When it comes to an adoptive parent or other authority figure (social worker, pastor, Sunday School teacher, friend of family, etc.) the child is rendered powerless to tell them to stop telling their story. Or, to stop telling it their way.
So, most times the adoptee smiles and nods, or they are quiet.
Or they meekly stuff it down and go on.
Some adoptees may tell their parents that it's okay to share their story, if they ask them.
Or they may act out in different ways to let them know it's not okay.
When they act out, the parent might say, "I have no idea what's gotten into him/her! Why are they acting this way? They've been just fine for a while, and now all of sudden..."

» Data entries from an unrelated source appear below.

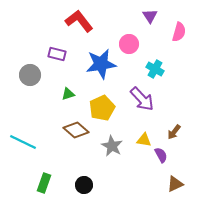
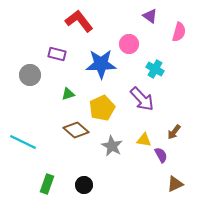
purple triangle: rotated 21 degrees counterclockwise
blue star: rotated 8 degrees clockwise
green rectangle: moved 3 px right, 1 px down
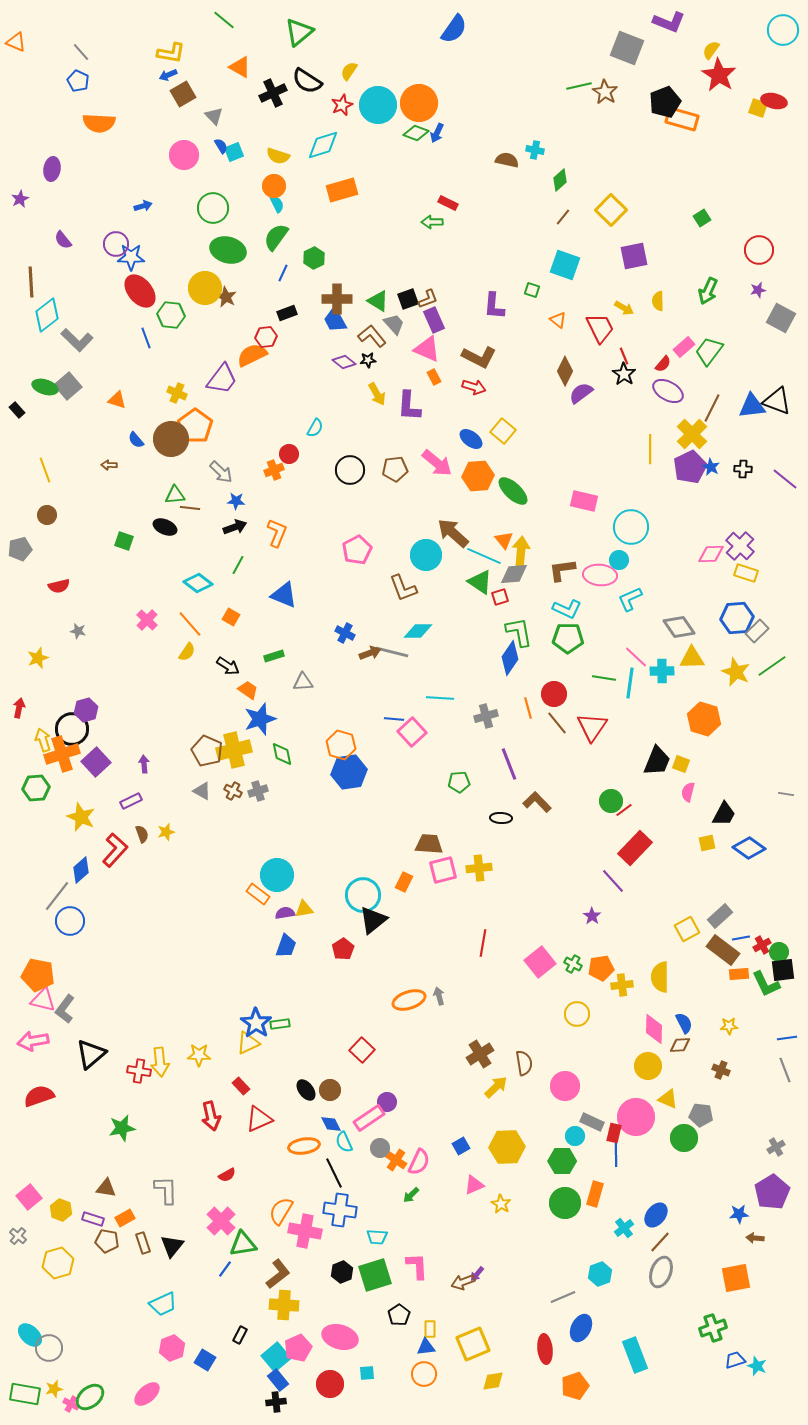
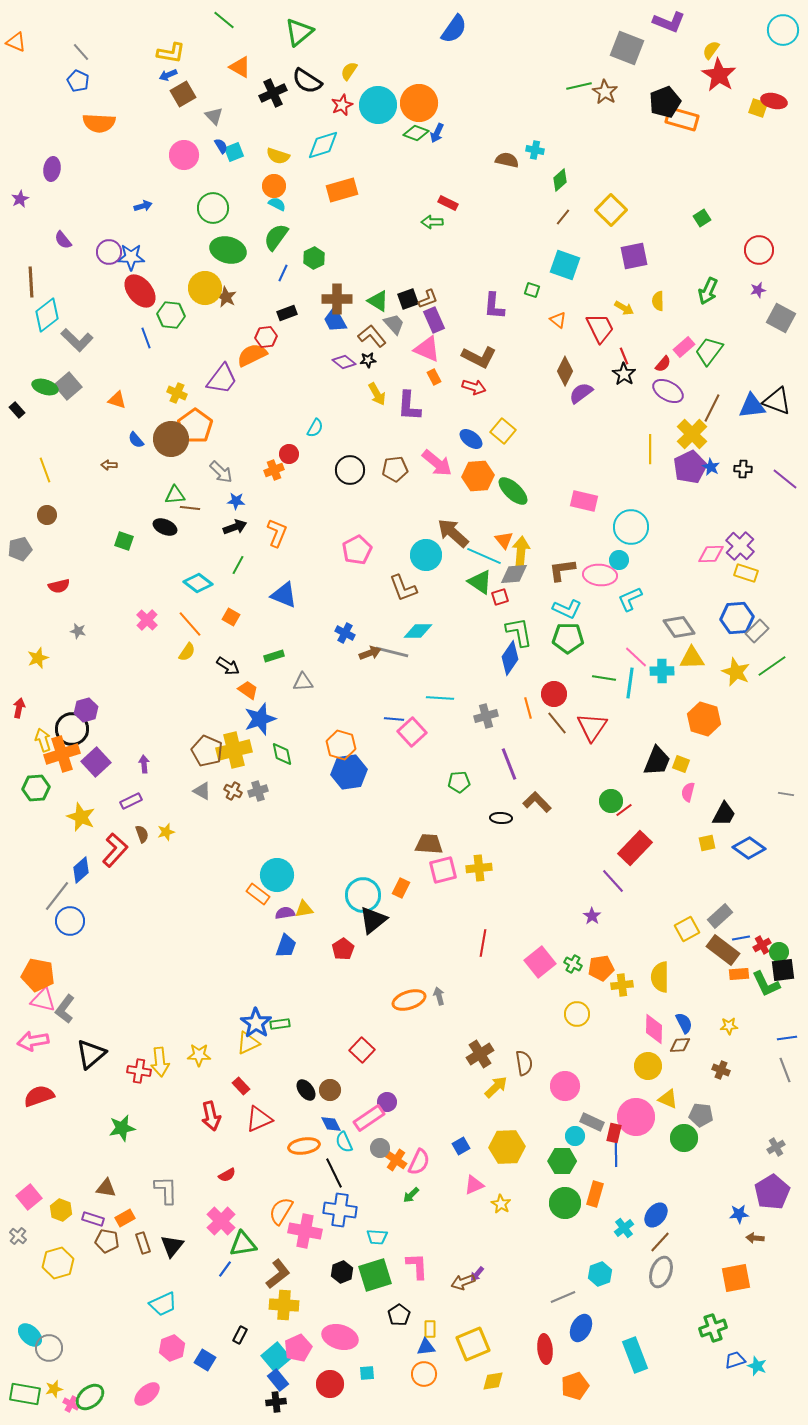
cyan semicircle at (277, 204): rotated 36 degrees counterclockwise
purple circle at (116, 244): moved 7 px left, 8 px down
orange rectangle at (404, 882): moved 3 px left, 6 px down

Many adoptees long for approval so much they won't ever tell their parents they
aren't okay with it. They might even agree to testify in church -- publicly sharing the story with others. (Every time I encounter this, I cringe, imagining how their 40-year-old-self might feel about it one day. "What if they are still happy and agreeable to it at forty?"those who disasgree might say. Well, great. Wouldn't it be reasonable to give them time and space to sort out their feelings and beliefs with the benefit of time, wisdom and experience?)
Recently I heard of some adoptive parents who shared stories, referring to their adopted children as "radishes." (Children with RAD.) Yes, I was horrified.
When the adopted son or daughter becomes of age, if they have not come out of the fog as it is known in adoptee-world, they might not have the courage to tell their parents how they felt about this, it is so ingrained in them to not
disappoint their parents.
Others may get brave enough to share their story, with the benefit of adult reflection when they are of age. And the adoptive parent may think or say, "Wait! Wait! It wasn't like that! That's not our story!"
That's part of the problem -- it's not their story -- it's their son or daughter's story.
The rebuke over a changed script happens to many adoptees when they don't spit out the same story they were given for all those years...that same one the adults in their lives have already been telling everybody, forever.
For instance, although my adoptive parents never did this to me, many other people did use the old, "Be grateful you weren't aborted," or "Aren't you glad your mother chose life?" script for me when I was younger. I never questioned it -- and just went along with it. This was before I had really processed my adoption and beliefs, well before reunion.
Before my maternal reunion, I often got up in church services where I sang or spoke and testified that I was so grateful my natural mother didn't abort me, or that she chose life. The first night of our reunion, I thanked her for choosing life, and she looked at me in total bewilderment, and said, "I never even considered otherwise."
Suddenly my script didn't make sense.
I had a lot of processing and re-writing to do.
Abortion wasn't part of my story -- at all.
Come to find out, it's not part of a lot of adoption stories.
Abortion wasn't legal when my natural mother was pregnant with me. Strangely, I hadn't even made that connection in my mind for the first 27 years of my life because I was so conditioned by the "she chose life" script that so many adults had handed me. I just kept repeating that script and testifying my little heart out, never questioning it.
Processing one's adoption is a lifetime journey. Presenting a child with a pre-fabricated story -- telling them how they should feel and not giving them space to process it for themselves long term, is not right.
It also saddens me that some adoption agencies and organizations get testimonials from under age adoptees and use their photos to advertise, sharing what they [the agency] consider to be the child's story. Parental consent or not, it's unethical -- not in the best interest of the child.
The child will process things as they get older and if they no longer identify with the story their were given by others, there will be nothing they can do to get rid of the information that has circulated, that they may not consider their truth anymore.
Rarely is an adoptee's truth the same at 20, 30 or 40 as it was when they were a child. This should be understood, even from a non-adoptee standpoint. If you are not adopted, do you still believe all the same things at your age now as you did when you were five? My husband is not adopted, yet the man I married at 19 years old is very different from the same man in his forties.
The anger present in some adopted children may stem in part from the inability to own their story.
But they don't know how to tell you that.